By Brian Cathcart
ITN and the Channel 4 News reporter Fatima Manji have joined many others in complaining to IPSO about Kelvin MacKenzie’s crass remarks about Ms Manji wearing a hijab during reports of the Nice outrage.
Sadly, they are wasting their time.
Since the return of Rebekah Brooks to the helm of Murdoch’s papers and the appointment of Tony Gallagher as editor of the Sun, such outrages have become commonplace, and IPSO is not going to get in the way.
It is the proprietors’ pet regulator and as such is virtually powerless – certainly incapable of significantly influencing the behaviour of MacKenzie or the Sun.
Its impotence was laid bare in May when it applied what in practice is its toughest sanction against the Sun (over the ‘Queen backs Brexit’ story) and the paper’s editor told the BBC: ’I don’t think, were I doing this again tomorrow, I would act in any way differently whatsoever.’
The best outcome that ITN and Ms Manji can hope for if they win their case at IPSO (and we will have to wait at least several weeks to know) is that the Sun might be required to publish, on an inside page, a wordy adjudication explaining why MacKenzie’s words breached the editors’ code.
And history shows that Brooks, Gallagher and their staff will contrive to bury or obscure it so that it its noticed by as few Sun readers as possible. At the same time, their editorial stance on the substance of the complaint will be defiant rather than apologetic.
History also shows that IPSO will not pursue the matter any further.
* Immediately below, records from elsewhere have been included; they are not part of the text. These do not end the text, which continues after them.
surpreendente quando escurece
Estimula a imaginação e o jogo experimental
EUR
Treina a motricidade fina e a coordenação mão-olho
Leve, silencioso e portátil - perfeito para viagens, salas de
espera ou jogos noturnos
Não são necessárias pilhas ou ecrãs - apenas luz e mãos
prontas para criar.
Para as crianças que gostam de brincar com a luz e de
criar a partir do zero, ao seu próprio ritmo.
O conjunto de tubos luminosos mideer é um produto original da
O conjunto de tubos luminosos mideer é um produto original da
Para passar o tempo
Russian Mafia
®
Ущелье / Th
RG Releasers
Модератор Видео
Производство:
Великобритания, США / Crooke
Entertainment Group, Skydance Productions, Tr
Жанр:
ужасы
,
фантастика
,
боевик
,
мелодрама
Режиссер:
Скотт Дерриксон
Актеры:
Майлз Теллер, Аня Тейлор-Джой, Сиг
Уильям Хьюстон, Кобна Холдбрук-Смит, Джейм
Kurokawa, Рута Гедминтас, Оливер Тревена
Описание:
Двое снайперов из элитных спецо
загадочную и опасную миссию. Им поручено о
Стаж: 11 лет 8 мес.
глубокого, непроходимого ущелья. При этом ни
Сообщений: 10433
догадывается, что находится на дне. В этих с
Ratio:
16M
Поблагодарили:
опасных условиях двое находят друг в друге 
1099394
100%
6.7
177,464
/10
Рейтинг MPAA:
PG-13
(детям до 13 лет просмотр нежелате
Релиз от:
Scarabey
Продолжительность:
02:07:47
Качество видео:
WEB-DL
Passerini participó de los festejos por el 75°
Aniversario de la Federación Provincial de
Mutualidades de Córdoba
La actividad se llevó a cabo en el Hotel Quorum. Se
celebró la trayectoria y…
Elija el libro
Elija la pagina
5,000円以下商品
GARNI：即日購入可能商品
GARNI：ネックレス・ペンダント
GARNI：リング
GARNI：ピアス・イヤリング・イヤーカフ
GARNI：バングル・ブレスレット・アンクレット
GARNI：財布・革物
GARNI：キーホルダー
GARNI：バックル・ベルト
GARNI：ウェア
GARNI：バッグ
Where, you might ask, are the regulator’s teeth? Is this not the body that was promoted by its architects as ‘the toughest regulator in the developed world’? Doesn’t it have the power to fine the Sun £1 million?
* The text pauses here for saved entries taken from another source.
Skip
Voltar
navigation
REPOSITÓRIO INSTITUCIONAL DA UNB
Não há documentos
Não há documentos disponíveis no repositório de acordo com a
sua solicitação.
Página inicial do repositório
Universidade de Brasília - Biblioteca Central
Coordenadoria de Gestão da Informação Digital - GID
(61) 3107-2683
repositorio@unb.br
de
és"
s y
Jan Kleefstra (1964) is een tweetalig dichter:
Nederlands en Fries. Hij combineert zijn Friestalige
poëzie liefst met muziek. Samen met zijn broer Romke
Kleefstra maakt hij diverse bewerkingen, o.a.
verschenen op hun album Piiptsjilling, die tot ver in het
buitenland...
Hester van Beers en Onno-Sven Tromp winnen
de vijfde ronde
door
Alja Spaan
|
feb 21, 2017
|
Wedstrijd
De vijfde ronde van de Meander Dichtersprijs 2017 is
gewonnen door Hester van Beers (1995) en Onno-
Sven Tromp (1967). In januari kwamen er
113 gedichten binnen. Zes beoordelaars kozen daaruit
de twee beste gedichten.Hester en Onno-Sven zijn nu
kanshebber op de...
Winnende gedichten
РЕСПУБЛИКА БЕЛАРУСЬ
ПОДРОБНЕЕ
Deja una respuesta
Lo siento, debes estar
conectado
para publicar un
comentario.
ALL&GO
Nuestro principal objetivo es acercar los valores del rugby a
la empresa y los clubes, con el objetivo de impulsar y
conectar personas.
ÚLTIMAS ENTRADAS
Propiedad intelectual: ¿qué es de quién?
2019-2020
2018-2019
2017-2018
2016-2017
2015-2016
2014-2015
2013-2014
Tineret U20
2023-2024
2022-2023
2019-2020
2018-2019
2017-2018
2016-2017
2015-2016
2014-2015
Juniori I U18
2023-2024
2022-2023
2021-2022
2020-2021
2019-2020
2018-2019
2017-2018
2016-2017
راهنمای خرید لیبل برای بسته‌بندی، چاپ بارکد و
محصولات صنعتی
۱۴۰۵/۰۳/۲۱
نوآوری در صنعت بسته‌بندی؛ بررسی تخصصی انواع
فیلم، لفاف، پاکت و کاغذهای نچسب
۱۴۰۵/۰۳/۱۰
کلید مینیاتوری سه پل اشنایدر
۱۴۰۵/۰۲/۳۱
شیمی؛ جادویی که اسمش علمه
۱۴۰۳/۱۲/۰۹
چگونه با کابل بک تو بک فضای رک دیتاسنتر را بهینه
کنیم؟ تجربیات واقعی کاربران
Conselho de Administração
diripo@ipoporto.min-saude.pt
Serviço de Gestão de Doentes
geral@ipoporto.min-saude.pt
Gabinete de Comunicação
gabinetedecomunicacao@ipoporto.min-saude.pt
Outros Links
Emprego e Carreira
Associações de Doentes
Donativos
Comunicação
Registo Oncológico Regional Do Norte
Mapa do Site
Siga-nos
The powers and toughness of IPSO are a mirage and its creators – the people who run the big papers that so routinely breach their own code of practice – always meant it to be so.
No paper can be fined unless there is a formal investigation, and formal investigations are, by design, very difficult for IPSO to initiate and all but impossible to complete. It would take a miracle before a paper as powerful as the Sun suffered an IPSO fine, and Murdoch, Brooks and Gallagher know it.
Whatever they choose to publish – unless it be a libel of someone rich enough to sue them – they cannot be held accountable.